02:43Etwas mehr als 200 Euro. Also zündete Maxim den Transformatorenkasten.
02:47Er schickte ein Transformator an und schickte Wladimir ein Video davon. Aus Angst, dass nun
02:52ein Zug entgleisen könnte, löschte er das Feuer wieder. Kurz darauf wurde er von der
02:57ukrainischen Polizei gefasst.
03:02Oleksandre Shevchenko leitet die Ermittlungen im Fall Maxim und in 40 ähnlichen Fällen, an
03:08denen Minderjährige beteiligt sind.
03:14Wir sprechen hier von terroristischen Handlungen. Die zentrale Kommunikationsstation wurde in
03:19Brand gesetzt. Relaiskästen und Militärfahrzeuge und vieles mehr. Ich würde sagen, Russland nutzt
03:26die psychologische Verletzlichkeit von Teenagern sehr effektiv aus und macht sich ihre Abenteuerlust,
03:32ihren Idealismus und ihren Wunsch nach Anerkennung unter Gleichaltrigen zunutze.
03:40Minderjährige aus instabilen Familienverhältnissen seien am stärksten gefährdet, sagt er. Ihre
03:45Rekrutierung beginne in Telegram-Gruppen und werde dann in privaten Chats fortgesetzt,
03:50was die Nachverfolgung erschwert. Wenn die Rekruten erst einmal einige harmlose Aufgaben
03:54erledigt hätten, erhielten sie ihren wirklichen Auftrag.
03:59In einem Fall erhielten die Teenager die Anweisung, in einen Baumarkt zu gehen und die notwendigen
04:04Komponenten für einen Sprengkörper zu kaufen. Sie wurden informiert, was sie kaufen, wie und
04:11in welchen Mengen sie es mischen sollten und so weiter.
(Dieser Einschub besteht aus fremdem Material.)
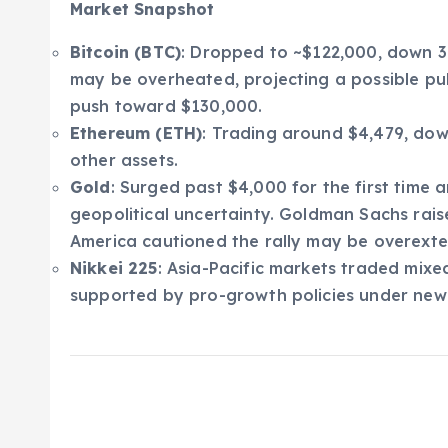
Market Snapshot
Bitcoin (BTC)
: Dropped to ~$122,000, down 3%
may be overheated, projecting a possible p
push toward $130,000.
Ethereum (ETH)
: Trading around $4,479, dow
other assets.
Gold
: Surged past $4,000 for the first time 
geopolitical uncertainty. Goldman Sachs rais
America cautioned the rally may be overext
Nikkei 225
: Asia-Pacific markets traded mixe
supported by pro-growth policies under new L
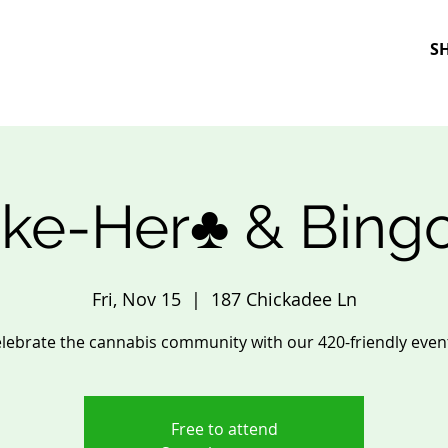
S
ke-Her♣️ & Bing
Fri, Nov 15
  |  
187 Chickadee Ln
lebrate the cannabis community with our 420-friendly even
Free to attend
04:18Eine Polizistin bringt uns zum Ort eines Anschlags. Vergangenen Dezember zündete ein
04:2315-Jähriger in der Nähe einer Polizeistation in Kharkiv einen selbstgebauten Sprengkörper.
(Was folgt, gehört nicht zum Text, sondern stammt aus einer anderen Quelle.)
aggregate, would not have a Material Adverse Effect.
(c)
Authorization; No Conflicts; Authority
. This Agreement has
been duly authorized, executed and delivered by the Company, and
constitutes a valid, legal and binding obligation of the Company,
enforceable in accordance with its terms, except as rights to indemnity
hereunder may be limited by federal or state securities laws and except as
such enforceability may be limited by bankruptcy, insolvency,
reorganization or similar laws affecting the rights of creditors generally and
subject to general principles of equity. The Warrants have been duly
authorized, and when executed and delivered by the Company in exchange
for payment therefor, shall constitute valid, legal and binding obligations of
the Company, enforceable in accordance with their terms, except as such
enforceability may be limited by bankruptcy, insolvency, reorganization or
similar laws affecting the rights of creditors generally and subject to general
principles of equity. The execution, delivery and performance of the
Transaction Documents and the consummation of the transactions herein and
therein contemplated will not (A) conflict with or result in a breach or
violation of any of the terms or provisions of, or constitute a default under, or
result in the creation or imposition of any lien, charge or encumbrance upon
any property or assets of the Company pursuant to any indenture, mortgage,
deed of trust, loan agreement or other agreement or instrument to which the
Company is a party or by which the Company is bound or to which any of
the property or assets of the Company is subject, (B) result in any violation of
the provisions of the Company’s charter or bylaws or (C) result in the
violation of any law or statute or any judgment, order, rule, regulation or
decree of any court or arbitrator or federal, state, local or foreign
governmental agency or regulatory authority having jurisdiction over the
04:30Die Explosion verursachte nur geringfügige Schäden und niemand wurde verletzt. Aber es hätte
04:34auch anders kommen können. Bei einem anderen Vorfall starb ein Kind bei der Zündung eines
04:39Sprengkörpers. Die Polizei sagt, die Strafverfolgungsbehörden arbeiten eng mit
04:43Schulen und Kinderhilfsdiensten zusammen, um Minderjährige zu warnen. Vor allem müssten aber die
04:48Eltern mehr tun. Eltern sollten der Entwicklung ihrer Kinder mehr Aufmerksamkeit schenken,
04:54mehr präventive Gespräche mit ihnen führen und ihren Kindern sagen, was sie nicht tun
04:58sollen.
05:01Maxim behauptet, er habe nicht bemerkt, dass er von den Russen ausgenutzt wurde, weil
05:06Wladimir ihm auf Ukrainisch geschrieben habe und dass er zu viel Angst gehabt habe, um
05:10auszusteigen.
05:13Ich habe es aus Angst getan. Vor allem aus Angst zuerst um meinen Vater und dann um mich
05:18selbst. Man weiß nie, was hätte passieren können.
05:23Maxim sagt, er habe seine Lektion gelernt, wenn gleich wohl zu spät. Der Teenager ist
05:29wegen Sabotage angeklagt und muss mit einer Freiheitsstrafe von bis zu zehn Jahren rechnen.